U.S. GAAP adjustments

The significant differences between IFRS, as applied by the Brewery Business, and U.S. GAAP are as follows:

(a) Property, plant and equipment

The Brewery Business elected the option under IFRS 1, which permits property, plant and equipment at the time of initial measurement to be stated at their deemed cost (i.e. fair value or the value recognized under Mexican Financial Reporting Standards (“FRS”) at the date of transition). The Brewery Business elected to

 

7


record certain property, plant and equipment at deemed cost recognized under Mexican FRS, which includes 36.6 million Mexican pesos in historical restated inflation effects. The Brewery Business also elected to record land at fair value and obtained appraisals of its land through an independent appraiser. The appraisals increased the value of land by an additional 90.0 million Mexican pesos on January 1, 2011. Under U.S. GAAP, the restated values and fair value adjustment to land would not be recorded and would be reversed to equity.
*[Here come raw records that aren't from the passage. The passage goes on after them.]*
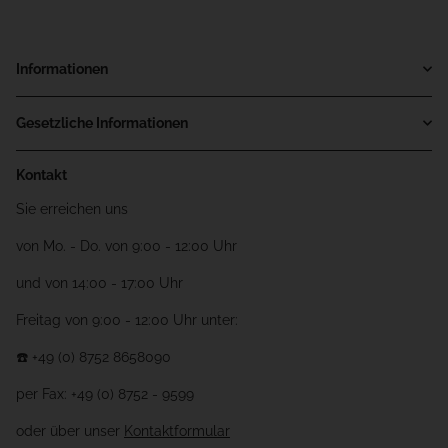
Informationen
Gesetzliche Informationen
Kontakt
Sie erreichen uns
von Mo. - Do. von 9:00 - 12:00 Uhr
und von 14:00 - 17:00 Uhr
Freitag von 9:00 - 12:00 Uhr unter:
☎️ +49 (0) 8752 8658090
per Fax: +49 (0) 8752 - 9599
oder über unser
Kontaktformular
The deferred tax liability of approximately 36.7 million Mexican pesos associated with these adjustments would also be reversed against equity.

Lastly, an adjustment of 1.7 million Mexican pesos would be made to reverse depreciation expense associated with the restated values.

(b) Intangible assets

Under IFRS, disbursements in developing activities are recognized as intangible assets when the costs can be estimated reliably, the product or process is technically and commercially viable, possible future economic benefits are obtained and the Brewery Business has enough resources to complete the development to use and sell the asset. The costs are amortized based on the straight line method over the estimated useful life of the asset. Development expenses that do not qualify for capitalization are expensed as incurred.

Under U.S. GAAP, generally all research and development costs are expensed as incurred. As such, the Brewery Business’ capitalized development costs of 137.4 million Mexican pesos have been reversed to equity generating an additional long-term deferred tax asset of 39.8 million Mexican pesos. In addition, the associated amortization expense of 18.5 million Mexican pesos has also been reversed.

(c) Income taxes

Under IFRS, all deferred taxes are classified as noncurrent on the balance sheet net and they are netted within individual tax jurisdictions. Under U.S. GAAP, the classification of deferred tax assets and deferred tax liabilities follows the classification of the related, nontax asset or liability for financial reporting (as either current or noncurrent). If a deferred tax asset or liability is not associated with an underlying asset or liability, it is classified based on the anticipated reversal periods. Within an individual tax jurisdiction, current deferred taxes are generally offset and classified as a single amount and noncurrent deferred taxes are offset and classified as a single amount. As such, adjustments of 1.9 million Mexican pesos, 11.6 million Mexican pesos and 3.3 million Mexican pesos has been made to reclassify a portion of the deferred taxes to current deferred tax assets, long-term deferred tax assets and current deferred tax liabilities, respectively. Current deferred tax assets are included in prepaid expenses and other, long-term deferred tax assets are included in other assets, net and current deferred tax liabilities are included in other accrued expenses and liabilities in the U.S. GAAP pro forma balance sheet.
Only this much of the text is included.